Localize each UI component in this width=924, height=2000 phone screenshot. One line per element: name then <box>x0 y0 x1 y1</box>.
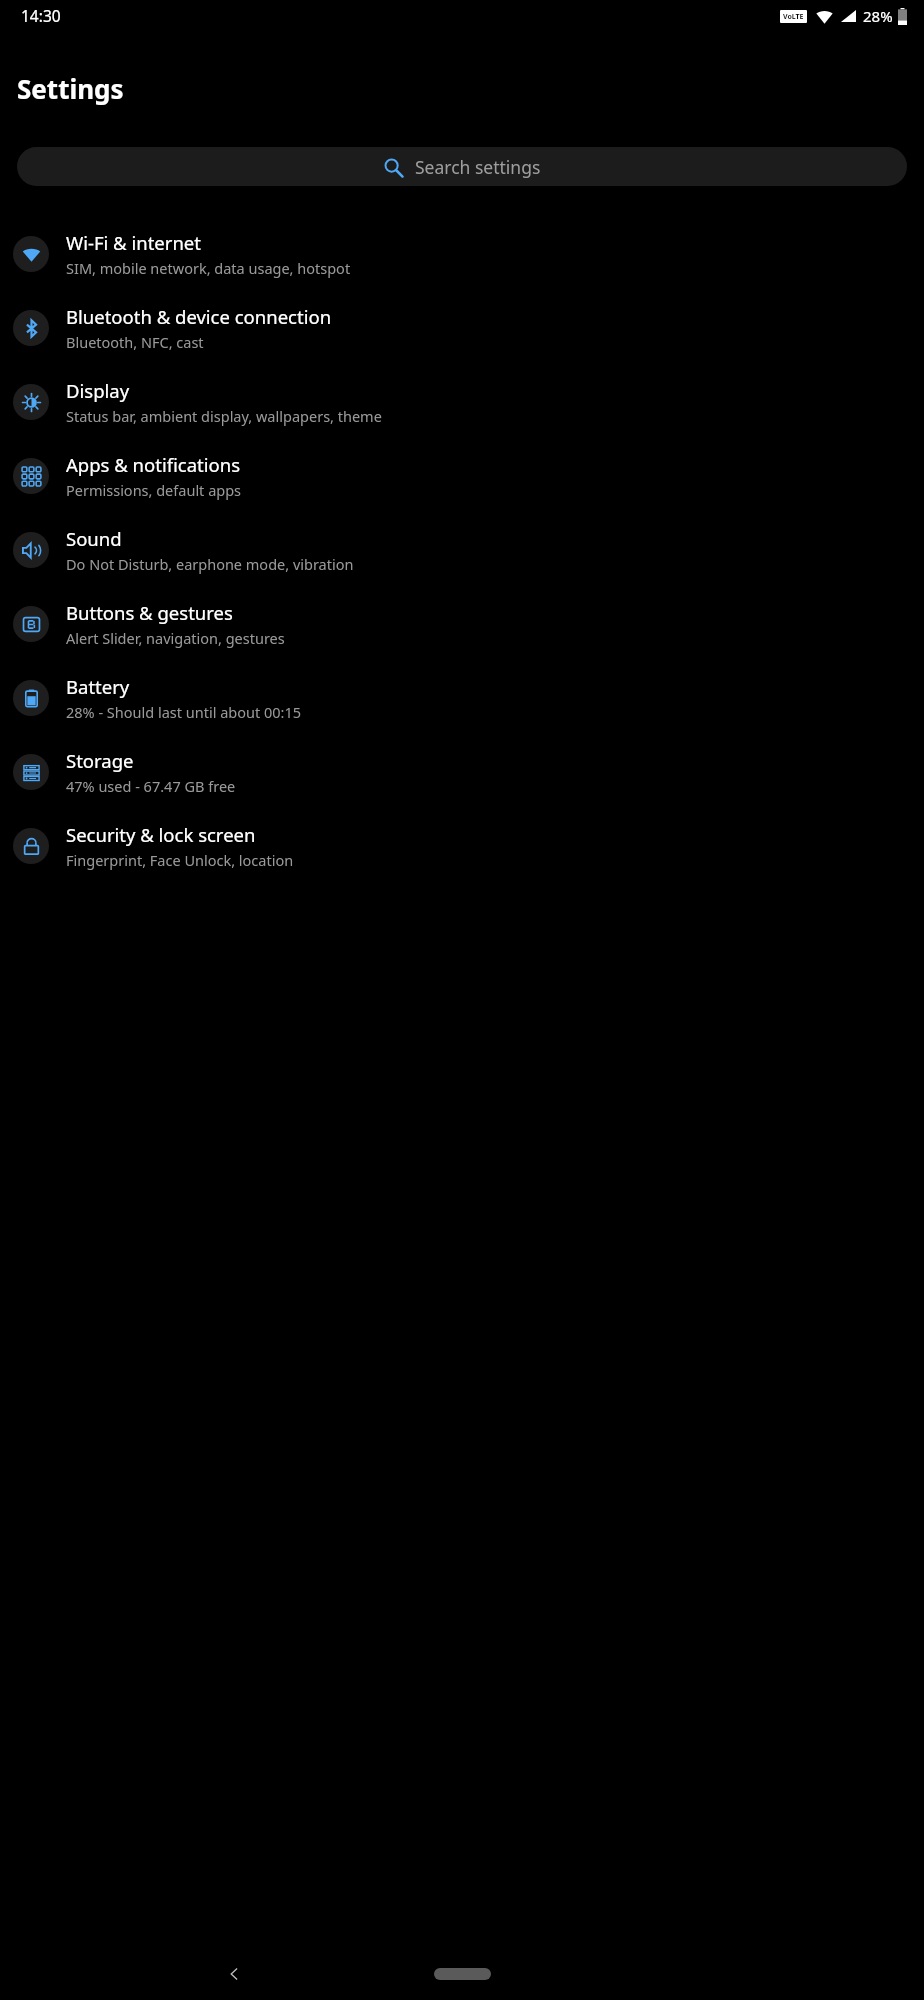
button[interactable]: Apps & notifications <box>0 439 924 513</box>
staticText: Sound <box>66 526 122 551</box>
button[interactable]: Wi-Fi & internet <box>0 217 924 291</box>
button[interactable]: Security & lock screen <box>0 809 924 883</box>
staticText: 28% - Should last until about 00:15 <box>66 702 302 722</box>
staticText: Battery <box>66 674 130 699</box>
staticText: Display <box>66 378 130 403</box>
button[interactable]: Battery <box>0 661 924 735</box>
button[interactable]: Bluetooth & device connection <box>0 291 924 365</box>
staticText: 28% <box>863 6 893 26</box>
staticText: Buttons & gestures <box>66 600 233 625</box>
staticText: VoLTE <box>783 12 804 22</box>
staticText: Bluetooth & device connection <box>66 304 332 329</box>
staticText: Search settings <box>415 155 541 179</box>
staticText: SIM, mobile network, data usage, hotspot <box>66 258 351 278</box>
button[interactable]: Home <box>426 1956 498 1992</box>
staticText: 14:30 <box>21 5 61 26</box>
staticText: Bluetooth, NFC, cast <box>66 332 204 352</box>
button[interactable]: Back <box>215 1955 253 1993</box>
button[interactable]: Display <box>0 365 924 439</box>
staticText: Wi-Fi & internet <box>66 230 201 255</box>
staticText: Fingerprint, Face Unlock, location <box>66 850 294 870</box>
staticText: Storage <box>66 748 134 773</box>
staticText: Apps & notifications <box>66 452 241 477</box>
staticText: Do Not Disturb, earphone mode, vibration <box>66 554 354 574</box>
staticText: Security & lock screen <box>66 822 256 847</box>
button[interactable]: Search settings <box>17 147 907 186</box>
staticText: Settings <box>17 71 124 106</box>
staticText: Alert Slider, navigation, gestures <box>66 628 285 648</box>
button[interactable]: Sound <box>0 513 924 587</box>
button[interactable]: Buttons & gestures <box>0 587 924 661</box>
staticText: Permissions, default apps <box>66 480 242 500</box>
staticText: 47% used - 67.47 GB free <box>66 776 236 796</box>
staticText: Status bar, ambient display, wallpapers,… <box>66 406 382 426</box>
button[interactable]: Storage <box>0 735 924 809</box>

Work request:
The answer is each line from the entries above in which the word "Storage" occurs.

Completed task:
staticText: Storage <box>66 748 134 773</box>
button[interactable]: Storage <box>0 735 924 809</box>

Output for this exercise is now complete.